WHAT THE TASK REQUIRES —
Within the records below, find the line with "Whisky, arquitetura moderna" and the line with "por el logro alcanzado.", then reproduce exactly those two lines and all lines between them, without any picture.

EXCERPTED DATA —
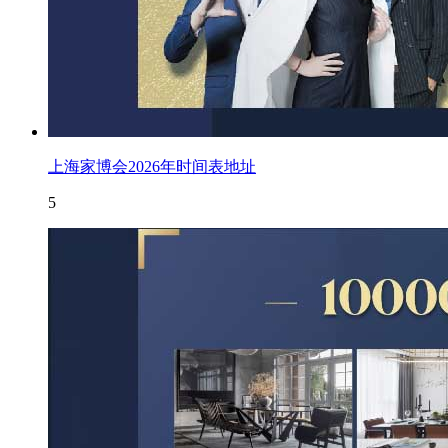
上海家博会2026年时间表地址
5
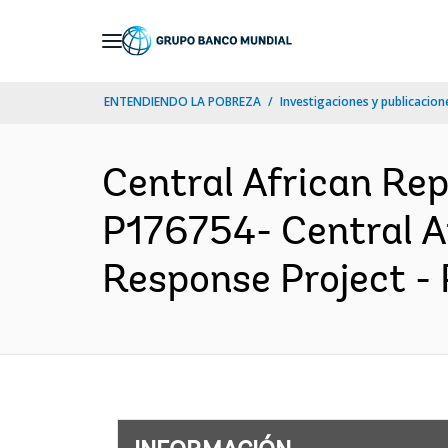
Skip
to
Main
ENTENDIENDO LA POBREZA
Investigaciones y publicacione
Navigation
Central African R
P176754- Central A
Response Project - 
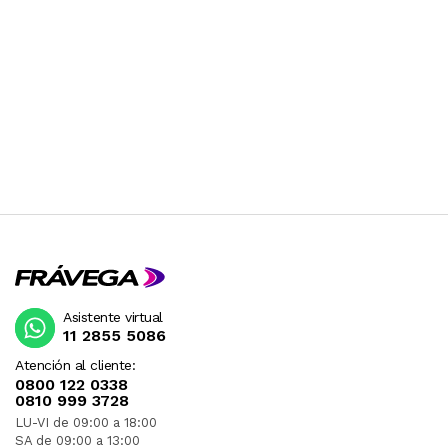
Asistente virtual
11 2855 5086
Atención al cliente:
0800 122 0338
0810 999 3728
LU-VI de 09:00 a 18:00
SA de 09:00 a 13:00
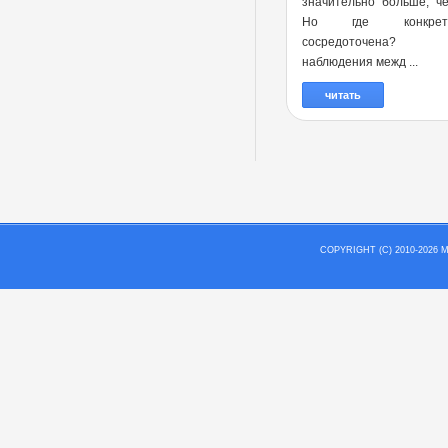
значительно больше, ч
Но где конкре
сосредоточена?
наблюдения межд ...
читать
COPYRIGHT (C) 2010-202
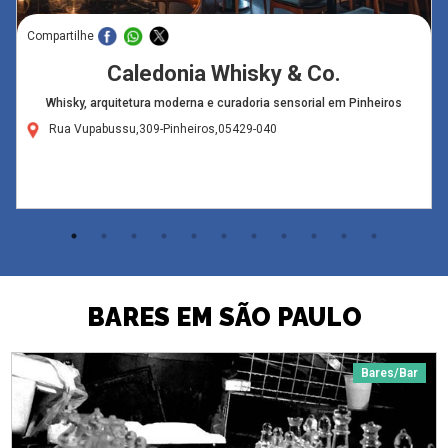
Compartilhe
Caledonia Whisky & Co.
Whisky, arquitetura moderna e curadoria sensorial em Pinheiros
Rua Vupabussu,309-Pinheiros,05429-040
BARES EM SÃO PAULO
Bares/Bar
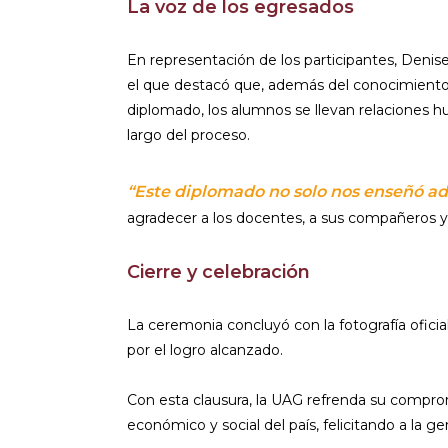
La voz de los egresados
En representación de los participantes, Deni
el que destacó que, además del conocimiento 
diplomado, los alumnos se llevan relaciones
largo del proceso.
“Este diplomado no solo nos enseñó ad
agradecer a los docentes, a sus compañeros 
Cierre y celebración
La ceremonia concluyó con la fotografía ofici
por el logro alcanzado.
Con esta clausura, la UAG refrenda su compromi
económico y social del país, felicitando a la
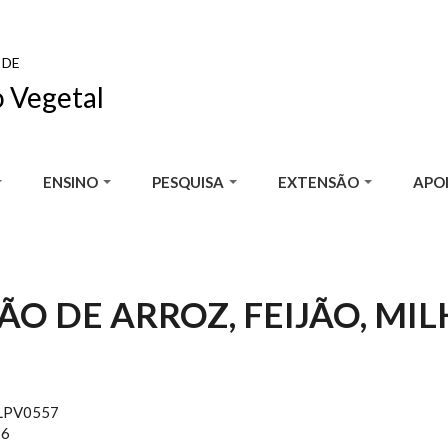
 DE
 Vegetal
ENSINO
PESQUISA
EXTENSÃO
APOI
O DE ARROZ, FEIJÃO, MIL
LPV0557
16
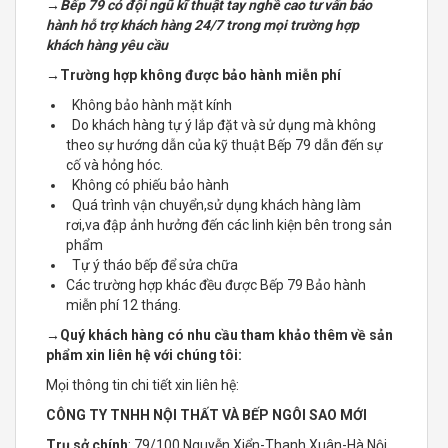
rơi,va đập ảnh hưởng đến các linh kiện bên trong sản
phẩm
Tự ý tháo bếp để sửa chữa
Các trường hợp khác đều được Bếp 79 Bảo hành
miễn phí 12 tháng.
→
Quý khách hàng có nhu cầu tham khảo thêm về sản
phẩm xin liên hệ với chúng tôi:
Mọi thông tin chi tiết xin liên hệ:
CÔNG TY TNHH NỘI THẤT VÀ BẾP NGÔI SAO MỚI
Trụ sở chính
: 79/100 Nguyễn Xiển-Thanh Xuân-Hà Nội
Xưởng sản xuất
: Cầu La Khê -Hà Đông-Hà Nội
Điện thoại
: 0243-552-8316
Hotline
: 0973-787-910
Email
:
bep79.vn@gmail.com
– Website
:
https://bep79.vn/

ANSWER —
Whisky, arquitetura moderna e curadoria sensorial em Pinheiros
Rua Vupabussu,309-Pinheiros,05429-040
BARES EM SÃO PAULO
Bares/Bar
La voz de los egresados
En representación de los participantes, Deni
el que destacó que, además del conocimiento 
diplomado, los alumnos se llevan relaciones
largo del proceso.
“Este diplomado no solo nos enseñó ad
agradecer a los docentes, a sus compañeros 
Cierre y celebración
La ceremonia concluyó con la fotografía ofici
por el logro alcanzado.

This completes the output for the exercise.